Guest Post by Jennifer Aldoretta
There seems to be a growing disconnect in recent years between physicians and their patients, and women are especially susceptible to this given our reliance on doctors for information about contraception. When compared to the questions many of us ask our doctors, the information we receive isn’t always up to snuff.
Patient autonomy, as defined by medical dictionaries, is “the right of patients to make decisions about their medical care without their healthcare provider trying to influence the decision.” Based on many conversations with other women, in addition to my own personal experiences, patient autonomy often does not exist for women seeking information about contraception. And this is a huge problem. Deadly (and rare) birth control side effects have become a hot-topic in the news as of late – which is likely contributing to this physician–patient disconnect – but the growing patient interest in control and autonomy means that this cannot simply be dismissed as a side effect of the media.
A recent study, published in the Journal of Contraception, asked both women and healthcare providers to rank the importance of 34 questions relating to contraceptive options. They found that the things that are most important to women are often not as important to their healthcare providers. For example, knowing exactly how a method works to prevent pregnancy was ranked by women as the most important piece of information, whereas how to use a method correctly topped the list for providers. Effectiveness, while still important, was ranked fifth by women, which is a stark inconsistency if you consider just how central a method’s effectiveness is in ads and in the media. The study also found that questions regarding potential side effects ranked in the top three for 26% of women, but only 16% of providers.
These stats may seem inconsequential – after all, physicians should be educating patients about proper use of contraceptive methods. But here’s the problem: the methods suggested by physicians don’t always align with a woman’s stated preferences. I’m certain I’m not the only woman who has been pressured to use a hormonal method (despite my voiced concerns) simply because these methods are considered to be easy and effective. While it seems like a logical solution for physicians to advocate for hormonal methods over methods with higher typical-use failure rates, this approach is ultimately a detriment to women.

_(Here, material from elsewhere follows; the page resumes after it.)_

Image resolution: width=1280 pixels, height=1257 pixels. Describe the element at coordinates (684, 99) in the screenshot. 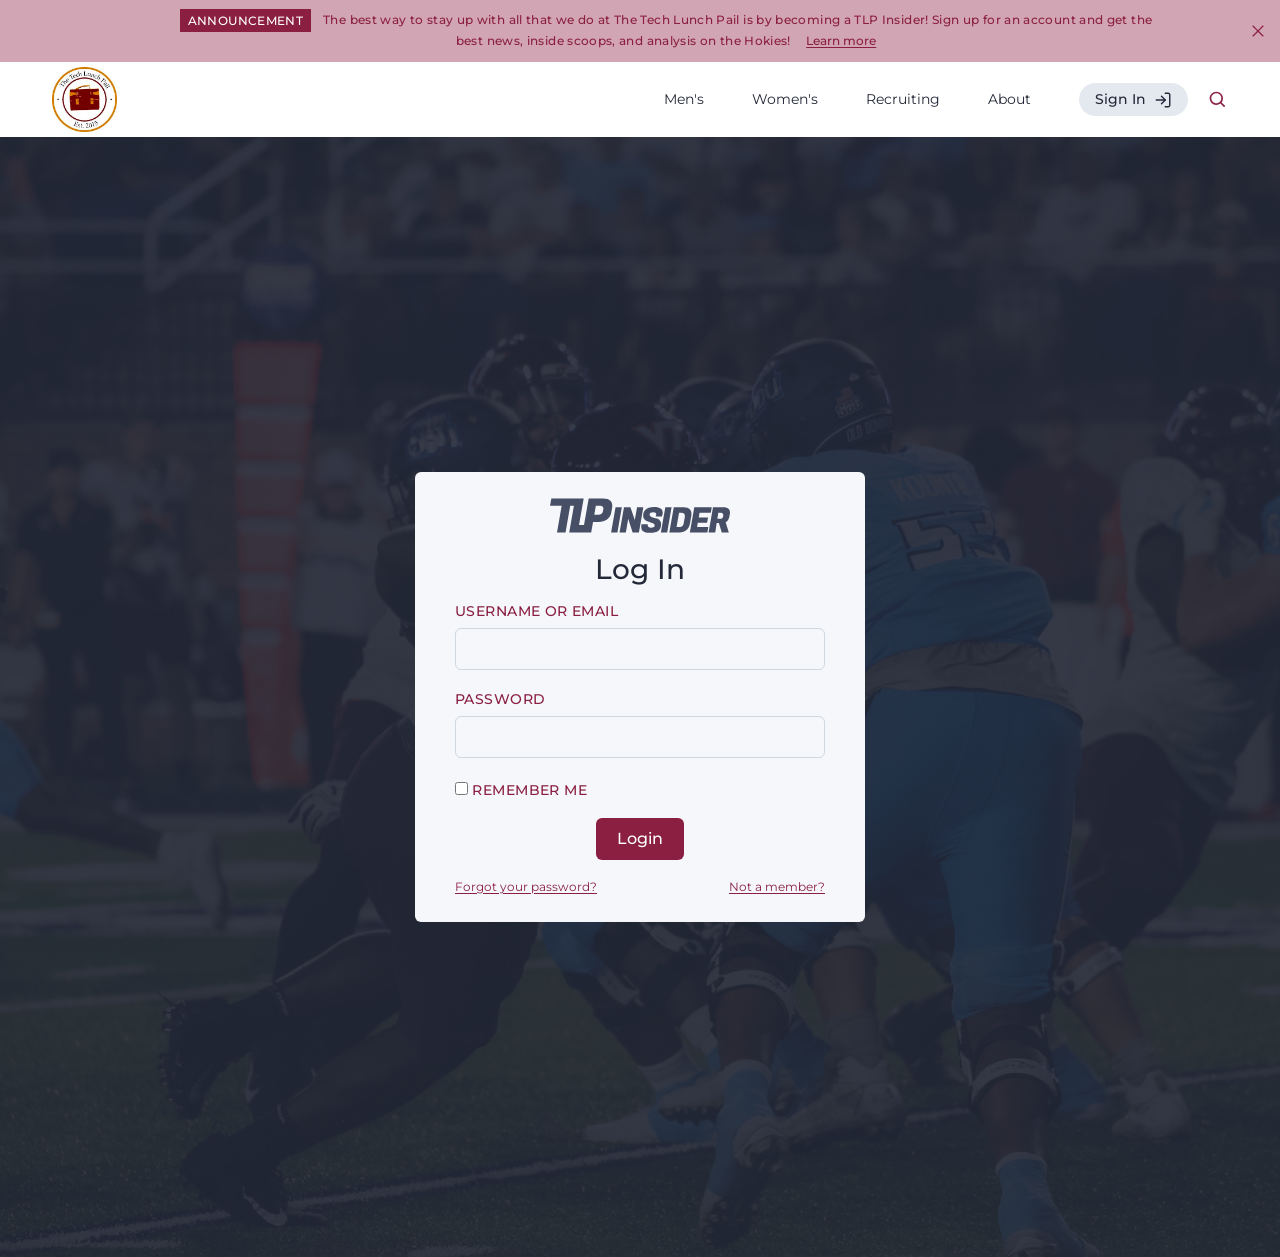 I see `Men's` at that location.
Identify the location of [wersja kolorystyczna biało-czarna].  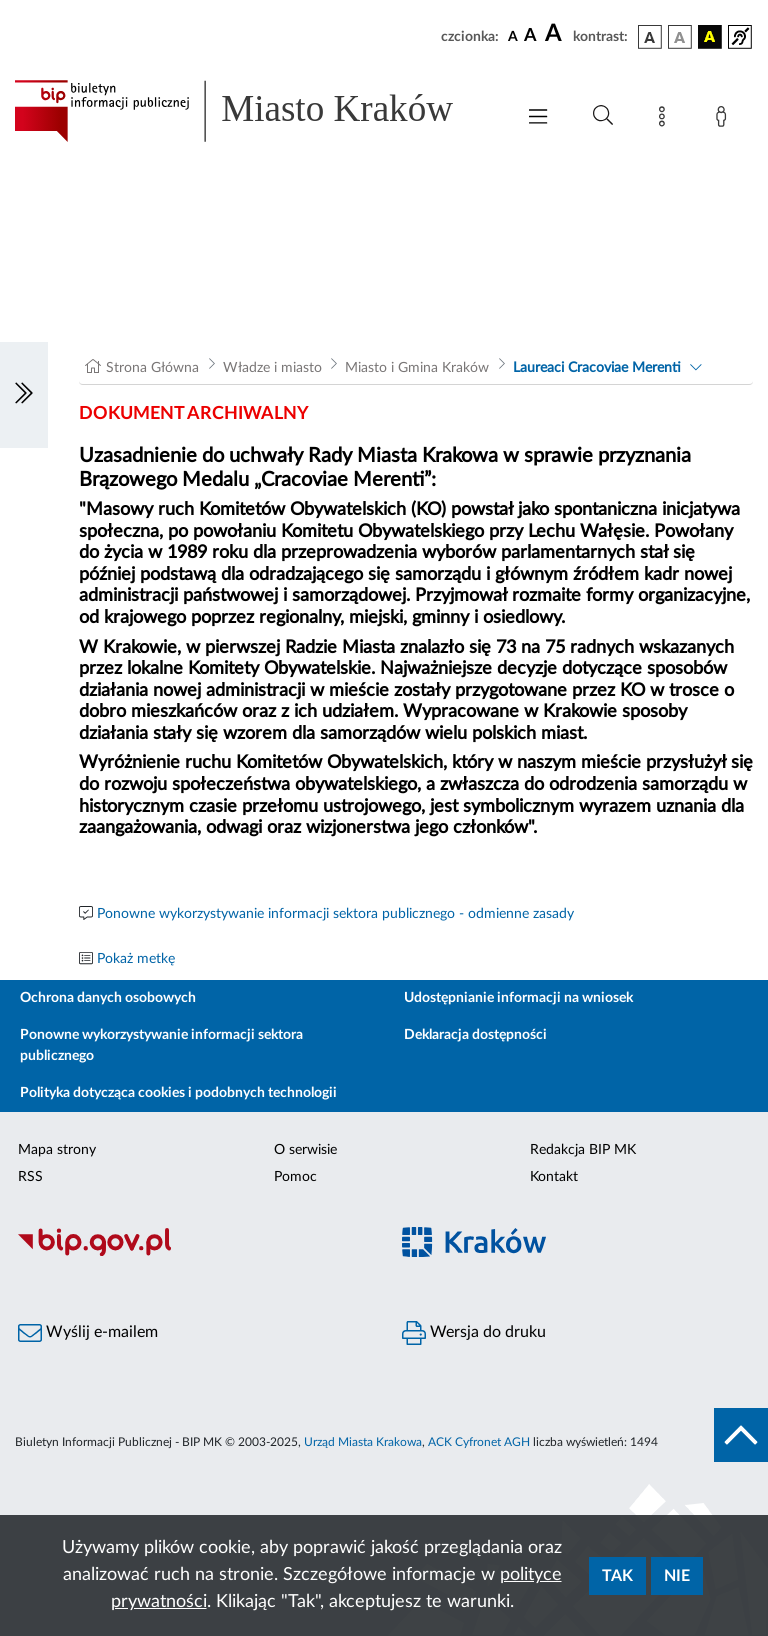 (680, 37).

A growing number of women seem to be turning to withdrawal, and while this isn’t inherently bad, it becomes bad when a patient isn’t educated on how to properly use it simply because her physician is hesitant to discuss “unreliable” methods. This means that women are turning to potentially unreliable internet sources (or, worse, misinformed friends) for this information. The same can be said for diaphragms, cervical caps, and fertility awareness-based methods. If we want to continue to drive down unintended pregnancy rates, dismissing patient concerns and eliminating patient autonomy isn’t the route we should take. Contraceptive methods aren’t one-size-fits-all, which should be obvious by the huge differences in side effects experienced from person to person. So why do so many contraceptive consultations continue to be carried out in this one-size-fits-all fashion?
Empowering women through family planning is more complex than simply prescribing the most effective methods. It must be coupled with engagement in an open dialogue, including acknowledgement of patient concerns and a respect for patient autonomy. Patients are increasingly demanding autonomy, and if healthcare providers wish to remain a respected part of a woman’s health, it’s time to set aside contraceptive biases and listen.